Holy Hell

Holy Hell is a documentary chronicling the gathering and dispersement of a group of cult members under the power of a guru from the mid-1980s until the mid-2000s. The film alternates between footage shot by the film’s director, Will Allen, during his time in the cult and present-day interviews with other cult members who, like Allen, are now free. Though the film begins a little cheezy—conceivably to capture the loopy spirit of the yuppie 1980s out of which the cult arose—it quickly becomes a much richer film that captures both the heights (the “holy”) and depths (the  “hell”) of being involved in this community for the freed members.

Most remarkably, this group of people does not seem like the kind of people who get sucked into a cult. They are all intelligent and appear to be well-adjusted. As one of the former members told me after the film, “Well, that’s who we are now.” One of the film’s points is that everyone searches for meaning, purpose, and community, and that makes people vulnerable to this kind of abuse. Holy Hell wants us to be vigilant to not be sublimated by similarly narcissistic and abusive personalities. “Cults are everywhere,” one interviewee says in the film. Holy Hell doesn’t want you to forget it.

The leader of this cult—he goes by many names over the years out of a growing sense of paranoia—is a strange character. From a distance, there is nothing attractive about him at all. He’s obviously disturbed. That anyone could ever invest so much of their own hopes and dreams in him, is hard to believe. But people did and many still do. (He currently has a group gathered around him in Hawaii.) But all of us have insecurities and emotional needs. Abusive personalities like this cult leader encourage those insecurities and create a climate of secrecy that forbids followers from talking to each other about what it going on in their own lives. He made himself the source of their emotional, mental, and spiritual heath. To leave was to invite death. 120 of the 150 members of the group were finally freed when they began to tell the truth to each other about the mental and sexual abuse that had been ongoing for decades.

Shockingly, these women and men who were able to break loose from the cult are not mired in cynicism. They are generous, open, and forgiving individuals. They realize that everyone else was being smothered by the same lies. They’ve forgiven each other for the ways they helped keep each other in the cult for so many years. They don’t have anything positive to say about their abuser—nor should they—but they are only supportive of each other. That communal support was what drew them into the group in the first place.
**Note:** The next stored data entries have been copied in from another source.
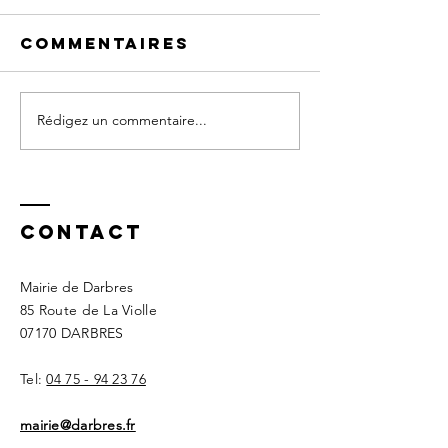
Commentaires
Rédigez un commentaire...
Orage de
Fermetu
grêle : vos
secrétar
démarches
d'assurance
Contact
Mairie de Darbres
85 Route de La Violle
07170 DARBRES
Tel:
04 75 - 94 23 76
mairie@darbres.fr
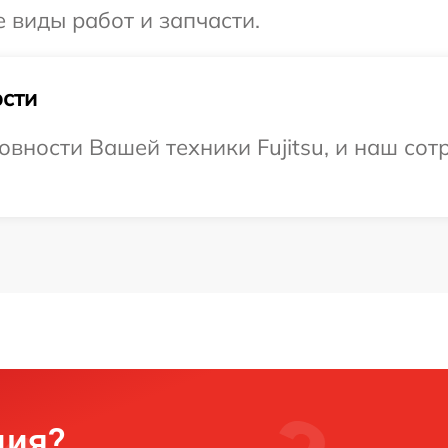
е виды работ и запчасти.
сти
вности Вашей техники Fujitsu, и наш сот
ция?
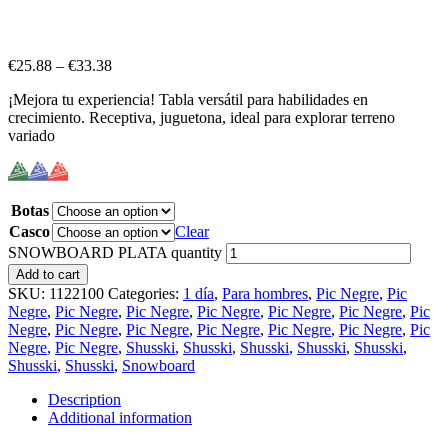
€
25.88
–
€
33.38
¡Mejora tu experiencia! Tabla versátil para habilidades en
crecimiento. Receptiva, juguetona, ideal para explorar terreno
variado
Botas
Casco
Clear
SNOWBOARD PLATA quantity
Add to cart
SKU:
1122100
Categories:
1 día
,
Para hombres
,
Pic Negre
,
Pic
Negre
,
Pic Negre
,
Pic Negre
,
Pic Negre
,
Pic Negre
,
Pic Negre
,
Pic
Negre
,
Pic Negre
,
Pic Negre
,
Pic Negre
,
Pic Negre
,
Pic Negre
,
Pic
Negre
,
Pic Negre
,
Shusski
,
Shusski
,
Shusski
,
Shusski
,
Shusski
,
Shusski
,
Shusski
,
Snowboard
Description
Additional information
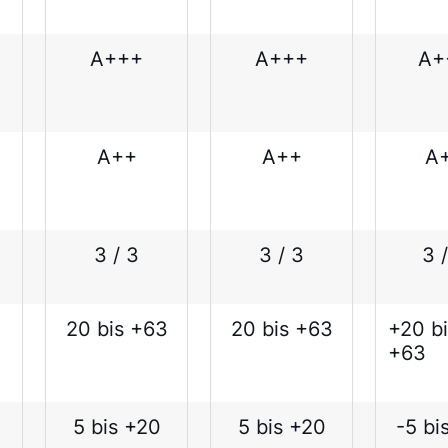
A+++
A+++
A+
A++
A++
A
3 / 3
3 / 3
3 
20 bis +63
20 bis +63
+20 bi
+63
5 bis +20
5 bis +20
-5 bi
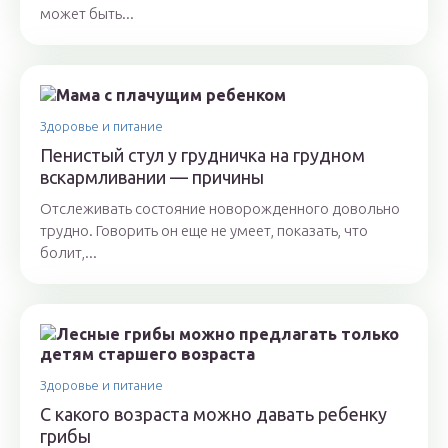
может быть...
Здоровье и питание
Пенистый стул у грудничка на грудном
вскармливании — причины
Отслеживать состояние новорожденного довольно
трудно. Говорить он еще не умеет, показать, что
болит,...
Здоровье и питание
С какого возраста можно давать ребенку
грибы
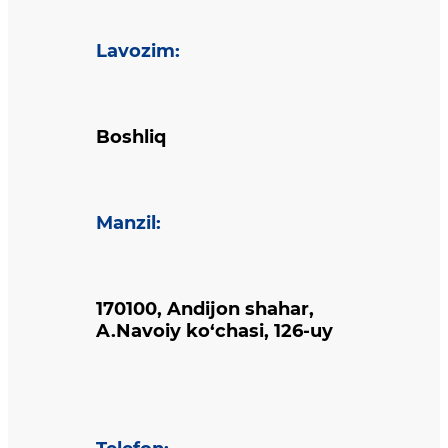
Lavozim
:
Boshliq
Manzil
:
170100, Andijon shahar,
A.Navoiy ko‘chasi, 126-uy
It continues to be a source of life for them. Many of them are oddly grateful for the time they spent in the cult even as they despair of what it cost them. Almost none of them have children, for example, because they spent their child-bearing years in the cult where sexual activity was forbidden.

Films like this always circle around the cult leader. That’s natural, I suppose, since the leader is the one around whom the life of cult circled as well. And while we get to know the cult members, we never get to know the leader. He remains a mystery. I would love to see a documentary one day about a cult leader in which we actually learn what drives him. Perhaps that could only happen if a cult leader somehow realizes the error of his ways and abandons his own cult.

For the rest of us not involved in a cult, Holy Hell provides an example of the kinds of things we need to watch for in our own institutions and personal religious lives. There should be transparency in every institution. No one but God is due our worship. The people next to us and below us are more important to our health than the people above us. In all things, we should look out for one another rather than seeking our own fulfillment. In that way we avoid the hell and find the holy instead.